I watch clinically; noting his eye contact (or lack thereof), watching the way his hands form around a ball, or observing how he investigates his environment.  I am not a clinician, but I watch with the practiced eye of a mother who has watched a child in this way for almost three years.

Then I watch as a mother.  Not his mother - no, not yet - but as a mother.  A mother who sees a little small, hurting child and who can feel her heart hurting too. 

Oh little one...you need so much and you need it now, and I cannot help.

We are waiting.  God makes us wait, and we do not want to wait.  We do not want you to wait anymore, little one, and yet somehow you must.  I don't know where his mother or father or family is, only that they are not there and he is left to be ignored in a place that is rife with neglect and maltreatment. 

It's so unfair.  It's unfair for any child to live in this way.

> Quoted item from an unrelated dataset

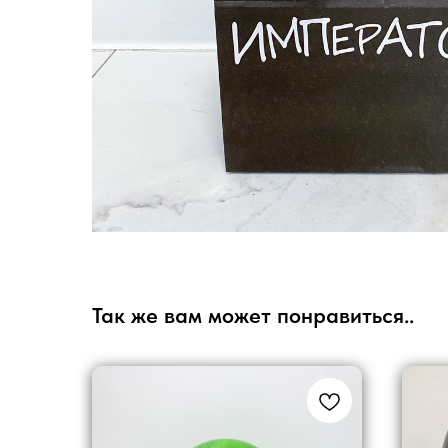
Так же вам может понравиться..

Dear little boy, as the sun rises in your country on this Sunday morning, we are praying for you and thanking God that we are one day closer to bringing you home.  We thank God that we have been given the honor to find you and love you; that God has blessed our family with enough resources to get us this far in our journey.  We praise God that there are others who love you and care about you; both in your country and here.  People who will try to help us reach you before the place you live in swallows you up and takes away what remains of your health and spirit. 

Our special little boy may have a chance to be the little boy he's meant to be if we can get to him quickly and before The Bad Place eradicates even that tiny smile.  The Bad Place can do that to children.  It does it all the time.  We want to change that for him.

Thank you for helping us change that for him, and for praying and thinking of our family and our little boy.